Sunday, March 6, 2011

Losar


I came across this video a little while ago. Its not particularly stunning, but I was moved. This maybe because it also happens to be Losar, the Tibetan New Year, traditionally celebrated in Tibet for 15 days to a month. Can you imagine picnic-ing, singing, dancing, drinking chhang and having fun for an entire month with family and friends? 

My Tibetan friends in exile, here in Delhi, are celebrating Losar 2138 (the Iron Rabbit Year) just for three days. 

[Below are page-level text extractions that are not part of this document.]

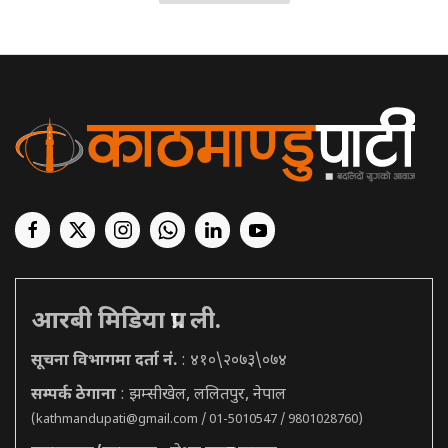
आरबी मिडिया प्रा. ली.
सूचना विभागमा दर्ता नं.
: ४१०\२०७३\०७४
सम्पर्क ठेगाना
: झम्सीखेल, ललितपुर, नेपाल
(
kathmandupati@gmail.com
/ 01-5010547 / 9801028760)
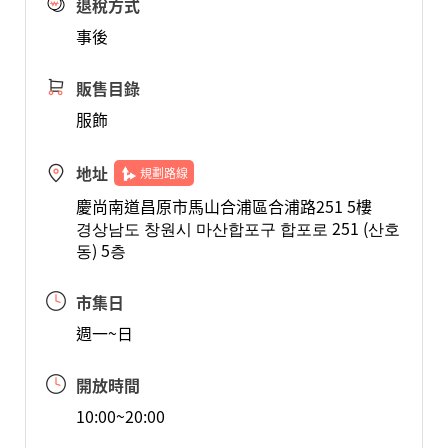
退稅方式
事後
販售目錄
服飾
地址
規劃路線
慶尚南道昌原市馬山合浦區合浦路251 5樓
경상남도 창원시 마산합포구 합포로 251 (산호
동) 5층
市集日
週一~日
開放時間
10:00~20:00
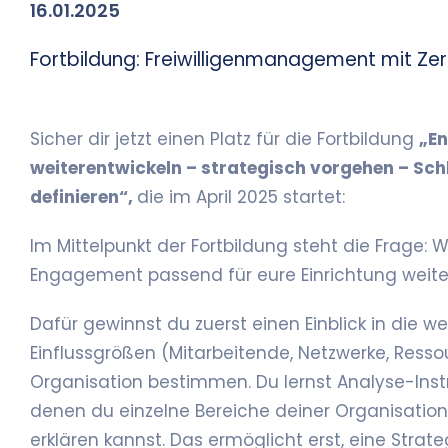
16.01.2025
Fortbildung: Freiwilligenmanagement mit Zert
Sicher dir jetzt einen Platz für die Fortbildung
„E
weiterentwickeln – strategisch vorgehen – Sch
definieren“,
die im April 2025 startet:
Im Mittelpunkt der Fortbildung steht die Frage: W
Engagement passend für eure Einrichtung weite
Dafür gewinnst du zuerst einen Einblick in die w
Einflussgrößen (Mitarbeitende, Netzwerke, Ressou
Organisation bestimmen. Du lernst Analyse-Ins
denen du einzelne Bereiche deiner Organisatio
erklären kannst. Das ermöglicht erst, eine Strat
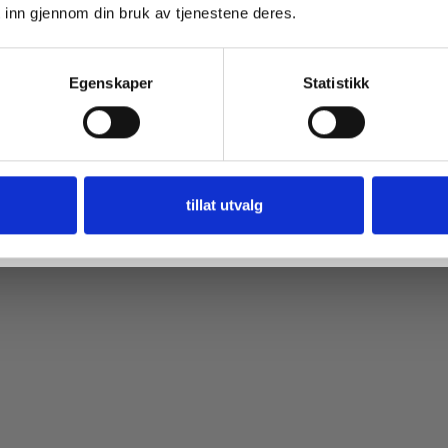
 inn gjennom din bruk av tjenestene deres.
 på venstre og høyre side av halskanten, slik at den er høyere foran enn 
tringningen. Det strikkes opp masker langs sidene på forstykkene hvor gli
Få 10% Rabatt
Egenskaper
Statistikk
Nei, takk
er på tilbud
tillat utvalg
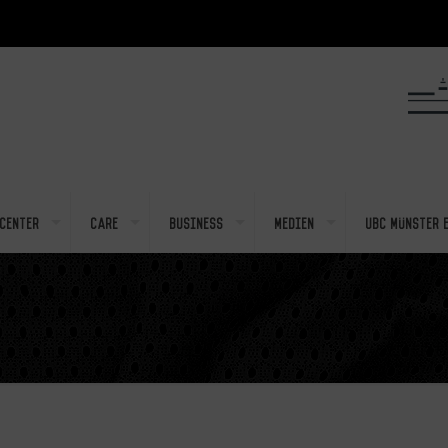
center
Care
Business
Medien
UBC Münster e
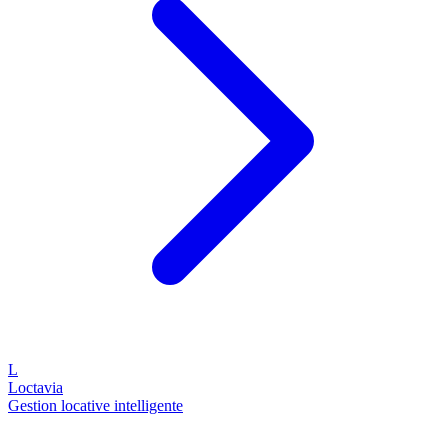
L
Loctavia
Gestion locative intelligente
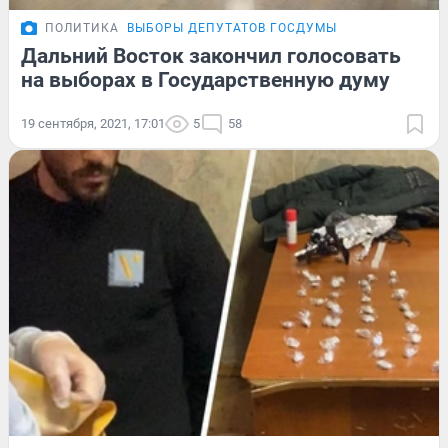
ПОЛИТИКА
ВЫБОРЫ ДЕПУТАТОВ ГОСДУМЫ
Дальний Восток закончил голосовать
на выборах в Государственную думу
19 сентября, 2021, 17:01
5
58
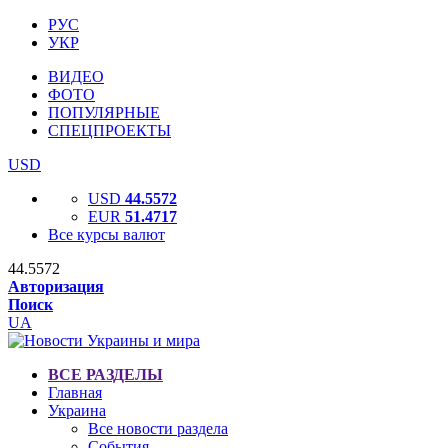
РУС
УКР
ВИДЕО
ФОТО
ПОПУЛЯРНЫЕ
СПЕЦПРОЕКТЫ
USD
USD
44.5572
EUR
51.4717
Все курсы валют
44.5572
Авторизация
Поиск
UA
ВСЕ РАЗДЕЛЫ
Главная
Украина
Все новости раздела
События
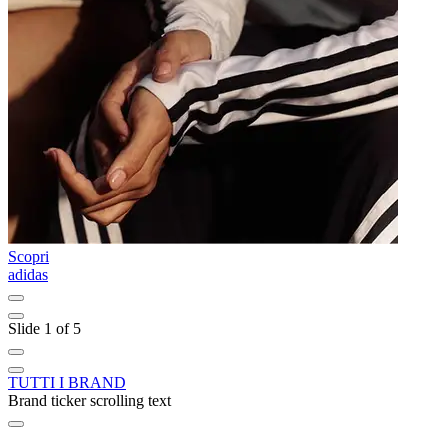
Scopri
S
adidas
C
Slide 1 of 5
TUTTI I BRAND
Brand ticker scrolling text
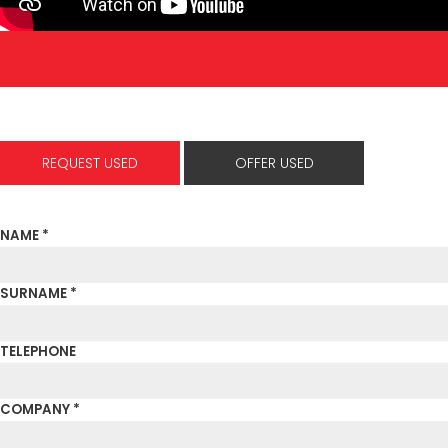
REQUEST USED
OFFER USED
NAME *
SURNAME *
TELEPHONE
COMPANY *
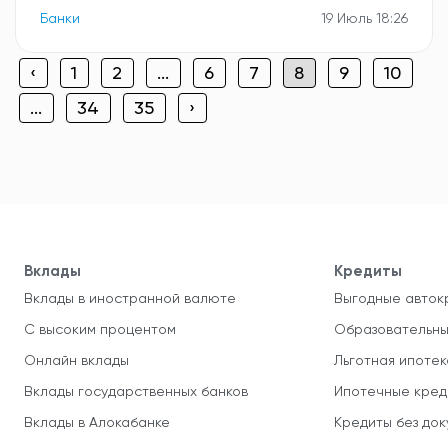
Банки
19 Июль 18:26
‹
1
2
...
6
7
8
9
10
...
34
35
›
Вклады
Кредиты
Вклады в иностранной валюте
Выгодные авток
С высоким процентом
Образовательны
Онлайн вклады
Льготная ипотек
Вклады государственных банков
Ипотечные кред
Вклады в Алокабанке
Кредиты без до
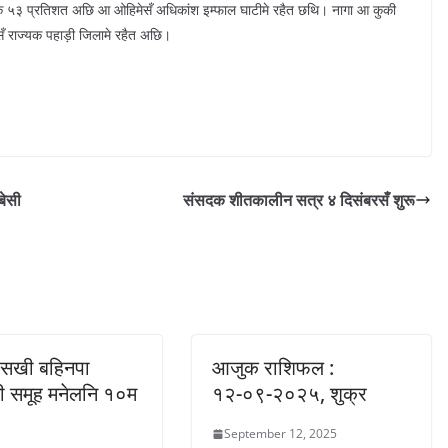
क ५३ प्रतिशत अछि आ ओहिमेसँ अधिकांश इम्फाल घाटीमे रहैत छथि। नागा आ कुकी
 राज्यक पहाड़ी जिलामे रहैत अछि।
बेसी
संसदक शीतकालीन सत्र ४ दिसंबरसँ शुरू
सखी बहिनपा
आजुक राशिफल :
ी समूह मनेलनि १०म
१२-०९-२०२५, शुक्र
September 12, 2025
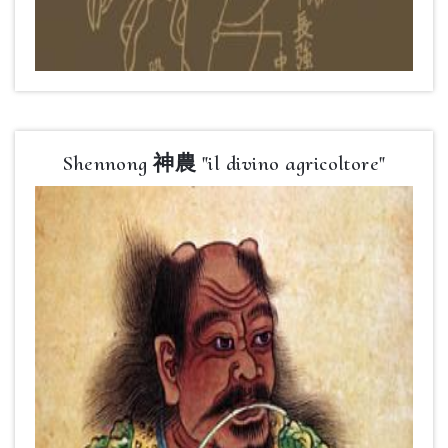
Shennong 神農 "il divino agricoltore"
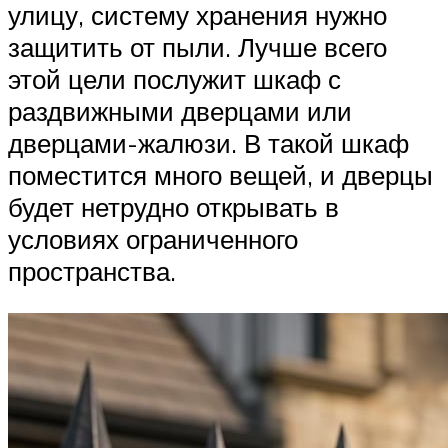
улицу, систему хранения нужно
защитить от пыли. Лучше всего
этой цели послужит шкаф с
раздвижными дверцами или
дверцами-жалюзи. В такой шкаф
поместится много вещей, и дверцы
будет нетрудно открывать в
условиях ограниченного
пространства.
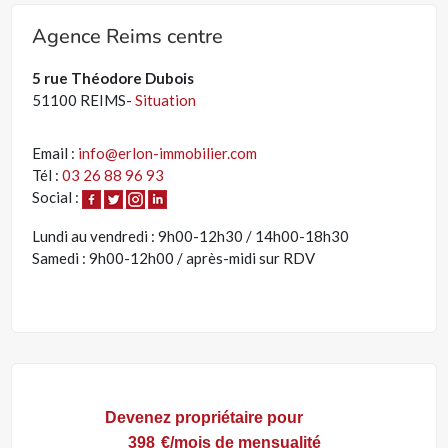
Agence Reims centre
5 rue Théodore Dubois
51100 REIMS-
Situation
Email :
info@erlon-immobilier.com
Tél :
03 26 88 96 93
Social :
Lundi au vendredi : 9h00-12h30 / 14h00-18h30
Samedi : 9h00-12h00 / après-midi sur RDV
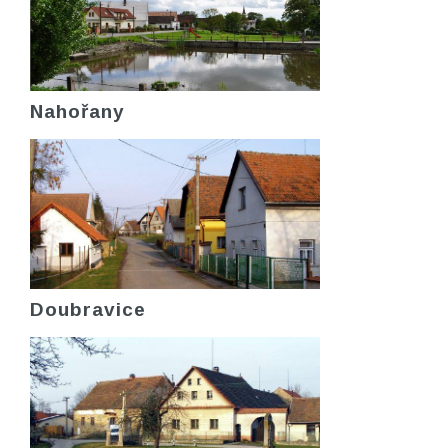
Nahořany
Doubravice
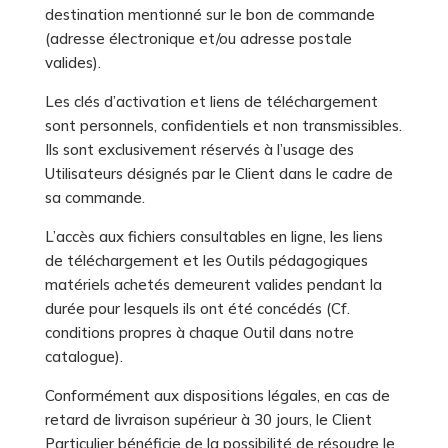
destination mentionné sur le bon de commande
(adresse électronique et/ou adresse postale
valides).
Les clés d’activation et liens de téléchargement
sont personnels, confidentiels et non transmissibles.
Ils sont exclusivement réservés à l’usage des
Utilisateurs désignés par le Client dans le cadre de
sa commande.
L’accès aux fichiers consultables en ligne, les liens
de téléchargement et les Outils pédagogiques
matériels achetés demeurent valides pendant la
durée pour lesquels ils ont été concédés (Cf.
conditions propres à chaque Outil dans notre
catalogue).
Conformément aux dispositions légales, en cas de
retard de livraison supérieur à 30 jours, le Client
Particulier bénéficie de la possibilité de résoudre le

A little bit of History (courtesy, Wiki):

The celebration of Losar predates Buddhism in Tibet and can be traced back to the pre-Buddhist Bön period. In this early Bön tradition, every winter a spiritual ceremony was held, in which people offered large quantities of incense to appease the local spirits, deities and 'protectors'. This religious festival later evolved into an annual Buddhist festival which is believed to have originated during the reign of the ninth King of Tibet. The festival is said to have begun when an old woman named Belma introduced the measurement of time based on the phases of the moon. This festival took place during the flowering of the apricot trees of the Lhokha Yarla Shampo region in autumn, and it may have been the first celebration of what has become the traditional farmers' festival. It was during this period that the arts of cultivation, irrigation, refining iron from ore and building bridges were first introduced in Tibet. The ceremonies which were instituted to celebrate these new capabilities can be recognized as precursors of the Losar festival. Later when the rudiments of astrology, based on the five elements, were introduced in Tibet, this farmer's festival became what we now call the Losar or New Year's festival.

I wonder how many years it will be before all Tibetans return to their home to celebrate Losar the way it is meant to be celebrated: in the midst of family and friends, with pride and no fear.